TASK: Your output should be the lines below from the one holding "Canal de denúncias" through the one holding "Servicios RRHH", transcribed exactly, with no pictures.

GIVEN ENTRIES:
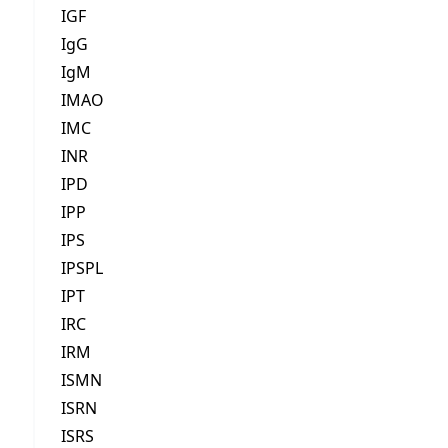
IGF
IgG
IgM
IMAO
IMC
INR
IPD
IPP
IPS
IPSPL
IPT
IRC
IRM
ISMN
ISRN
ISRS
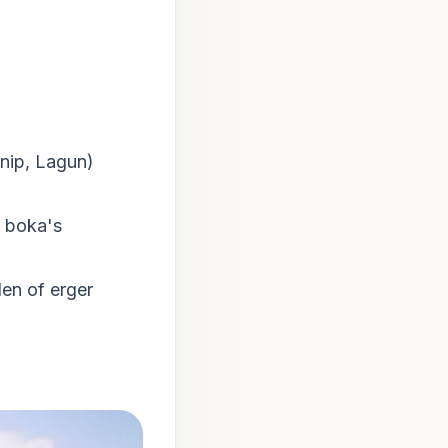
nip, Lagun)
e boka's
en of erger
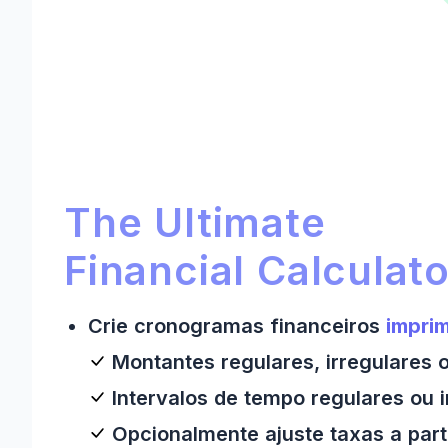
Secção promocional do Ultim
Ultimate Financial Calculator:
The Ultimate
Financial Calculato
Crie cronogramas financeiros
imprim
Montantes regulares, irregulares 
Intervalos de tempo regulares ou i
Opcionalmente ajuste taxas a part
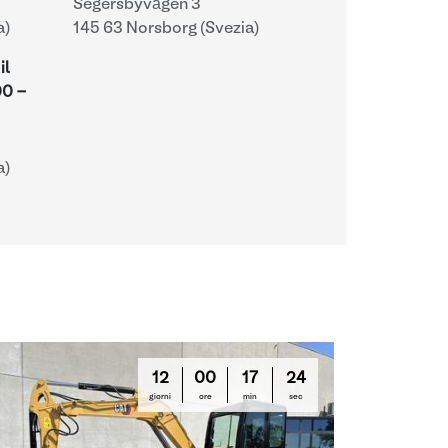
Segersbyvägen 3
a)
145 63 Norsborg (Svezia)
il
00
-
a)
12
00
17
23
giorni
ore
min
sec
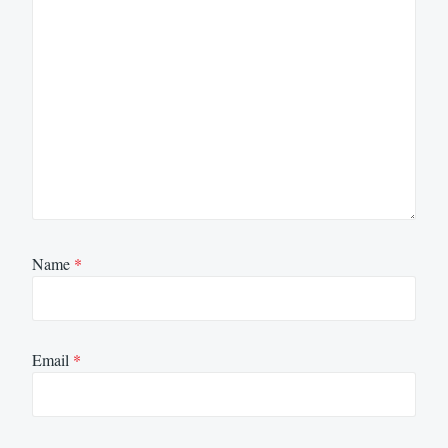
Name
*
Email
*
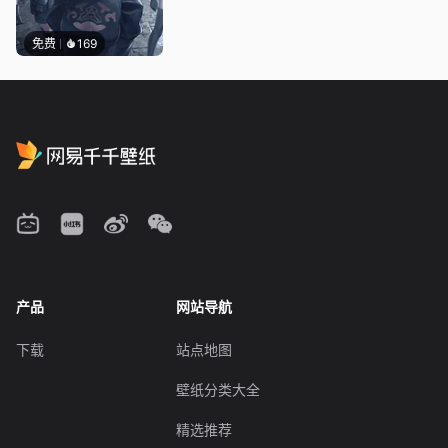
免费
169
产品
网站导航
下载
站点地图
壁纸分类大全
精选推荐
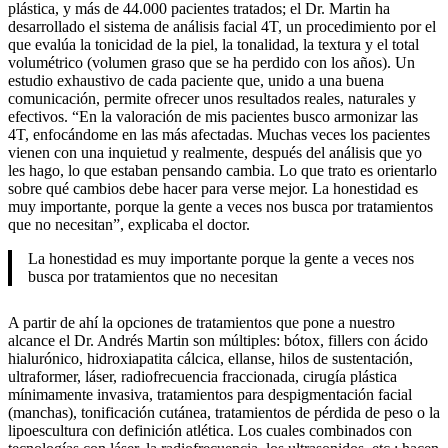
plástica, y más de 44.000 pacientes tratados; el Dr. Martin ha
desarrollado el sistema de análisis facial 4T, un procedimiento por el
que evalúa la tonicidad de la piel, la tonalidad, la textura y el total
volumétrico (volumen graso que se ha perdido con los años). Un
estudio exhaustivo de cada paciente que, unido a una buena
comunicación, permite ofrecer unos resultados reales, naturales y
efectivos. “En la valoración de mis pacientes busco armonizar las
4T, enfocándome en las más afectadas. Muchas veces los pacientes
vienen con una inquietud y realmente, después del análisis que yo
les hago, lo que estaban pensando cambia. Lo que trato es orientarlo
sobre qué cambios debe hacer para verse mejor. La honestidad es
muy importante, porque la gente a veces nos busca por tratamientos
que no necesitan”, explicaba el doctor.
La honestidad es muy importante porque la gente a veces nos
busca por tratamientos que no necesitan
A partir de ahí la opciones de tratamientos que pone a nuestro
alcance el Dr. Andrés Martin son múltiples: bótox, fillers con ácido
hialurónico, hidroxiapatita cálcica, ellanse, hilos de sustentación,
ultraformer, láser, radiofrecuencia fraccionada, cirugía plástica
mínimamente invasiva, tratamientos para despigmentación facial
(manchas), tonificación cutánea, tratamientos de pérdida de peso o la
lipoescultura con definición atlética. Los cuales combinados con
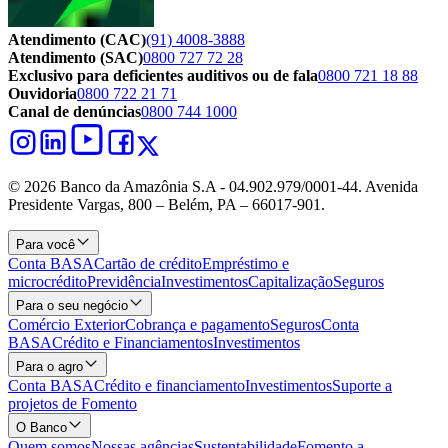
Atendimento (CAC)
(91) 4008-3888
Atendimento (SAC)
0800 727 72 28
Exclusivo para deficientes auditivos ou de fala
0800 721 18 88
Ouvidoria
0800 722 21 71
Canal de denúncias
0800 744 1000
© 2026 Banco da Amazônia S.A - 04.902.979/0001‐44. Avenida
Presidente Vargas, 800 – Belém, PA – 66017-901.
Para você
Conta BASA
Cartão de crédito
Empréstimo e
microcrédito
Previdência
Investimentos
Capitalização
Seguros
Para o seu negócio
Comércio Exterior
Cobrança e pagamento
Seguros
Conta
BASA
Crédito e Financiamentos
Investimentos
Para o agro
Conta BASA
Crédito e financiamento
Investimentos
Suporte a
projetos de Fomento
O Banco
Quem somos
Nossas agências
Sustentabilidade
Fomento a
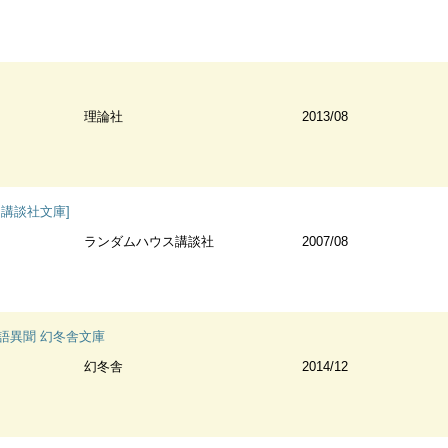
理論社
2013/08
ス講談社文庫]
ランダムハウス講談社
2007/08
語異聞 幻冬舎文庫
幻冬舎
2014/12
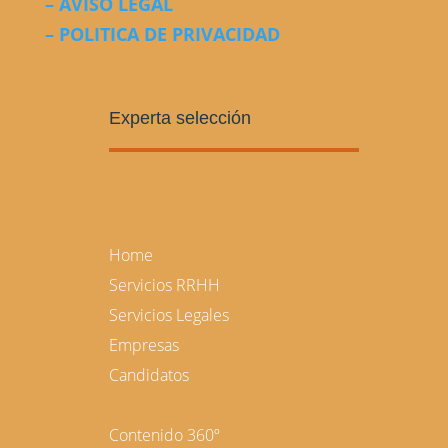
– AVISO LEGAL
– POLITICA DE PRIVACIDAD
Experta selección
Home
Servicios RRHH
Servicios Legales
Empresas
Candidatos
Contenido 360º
--
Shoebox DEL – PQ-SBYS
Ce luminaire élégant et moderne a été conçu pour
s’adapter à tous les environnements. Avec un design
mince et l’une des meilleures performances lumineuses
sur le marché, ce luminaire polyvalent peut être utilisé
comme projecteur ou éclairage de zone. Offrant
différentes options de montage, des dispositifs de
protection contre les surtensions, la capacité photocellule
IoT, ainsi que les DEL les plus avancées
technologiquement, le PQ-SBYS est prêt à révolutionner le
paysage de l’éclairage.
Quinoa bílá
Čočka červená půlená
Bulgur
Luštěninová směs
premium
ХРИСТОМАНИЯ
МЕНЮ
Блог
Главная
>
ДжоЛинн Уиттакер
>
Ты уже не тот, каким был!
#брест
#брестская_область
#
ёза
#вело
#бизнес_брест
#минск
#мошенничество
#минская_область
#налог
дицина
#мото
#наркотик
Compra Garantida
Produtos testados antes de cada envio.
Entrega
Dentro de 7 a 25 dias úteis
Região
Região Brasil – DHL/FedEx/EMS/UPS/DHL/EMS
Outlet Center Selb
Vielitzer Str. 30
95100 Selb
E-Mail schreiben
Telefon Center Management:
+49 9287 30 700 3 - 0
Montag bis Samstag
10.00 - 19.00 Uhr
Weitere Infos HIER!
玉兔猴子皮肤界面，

ANSWER TO THE EXERCISE:
Canal de denúncias
0800 744 1000
© 2026 Banco da Amazônia S.A - 04.902.979/0001‐44. Avenida
Presidente Vargas, 800 – Belém, PA – 66017-901.
Para você
Conta BASA
Cartão de crédito
Empréstimo e
microcrédito
Previdência
Investimentos
Capitalização
Seguros
Para o seu negócio
Comércio Exterior
Cobrança e pagamento
Seguros
Conta
BASA
Crédito e Financiamentos
Investimentos
Para o agro
Conta BASA
Crédito e financiamento
Investimentos
Suporte a
projetos de Fomento
O Banco
Quem somos
Nossas agências
Sustentabilidade
Fomento a
理論社
2013/08
ス講談社文庫]
ランダムハウス講談社
2007/08
語異聞 幻冬舎文庫
幻冬舎
2014/12
– AVISO LEGAL
– POLITICA DE PRIVACIDAD
Experta selección
Home
Servicios RRHH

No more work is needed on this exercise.